The method may further comprise rescaling one or more segments resulting from the third segmentation, and applying the hierarchical segmentation to each rescaled one or more segments. The rescaling may comprise performing the method with a modified tolerance threshold.

The hierarchical segmentation may be based on one or more tolerance thresholds. Each tolerance threshold may be a function of an imprecision level (e.g., sag or noise) of the discrete 3D model. Such tolerance thresholds may increase as the imprecision level increases. Alternatively or additionally, each tolerance threshold may be a function of a discretization level (e.g., the number of triangles in a mesh or a point density in a point cloud) of the discrete 3D model. Such tolerance thresholds may increase as the discretization level decreases. Further alternatively or additionally, each tolerance threshold may be a function of a diameter of the discrete 3D model. Such tolerance thresholds may increase as the diameter increases. Each of above tolerance thresholds may be a linear function of the noise level.

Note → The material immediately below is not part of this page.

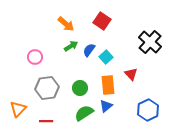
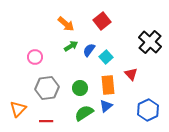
red square: rotated 18 degrees clockwise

The method may stop the second segmentation when the minimum of the one or more respective feature distance is higher than a least one of the one or more tolerance thresholds.

Further to the first segmentation and the second segmentation, the performing of the hierarchical segmentation then comprises a third segmentation. The third segmentation comprises identifying, among the non-identified surfaces of the discrete 3D model, third segments each corresponding to a free-form surface of the model. A free-form surface is any surface that is not a simple geometric surface. A free-form surface can thus not be fitted or parameterized by a simple primitives or a surface produced by a CAD feature (e.g., with any CAD feature of the predetermined set), but may still be parameterized using suitable tools (e.g., NURBS). The identifying of the third segments may comprise exploring and merging neighboring non-identified surfaces of the discrete 3D model. This may be referred to as “the third exploring and merging”, as it refers to the exploring and merging of the third segmentation, to distinguish it from that of first segmentation and of the second segmentation. Exploring and merging means that the second segmentation iteratively visits neighboring non-identified surfaces of the 3D model and merges them as long as their merge can form or contribute to form a third segment. As previously explained, each surface is an outer portion of the 3D model, and may be the result of a previous merge of two surfaces. As also previously explained, the 3D model may be a 3D mesh, in which case a surface is a mesh face (e.g., a triangle if the mesh is a triangular mesh), or a union of mesh faces resulting a from previous merge or iteratively from previous merges. The second exploring and merging may in such a case use the mesh structure to iteratively visit neighboring mesh faces, or unions thereof, and merge them where appropriate. As also previously explained, alternatively, the 3D model may be a 3D point cloud, in which case a surface is a surface defined by points of the point cloud. In such a case, the second exploring and merging may use the point cloud structure by exploring and clustering neighboring point cloud points, which directly amounts to explore and merge neighboring surfaces defined by point cloud points. In such a case, at the beginning of the second exploring and merging, a point may be considered as a surface. Prior to the second exploring and merging, the method may comprise marking the first segments as identified and as not to be explored by the second exploring and merging.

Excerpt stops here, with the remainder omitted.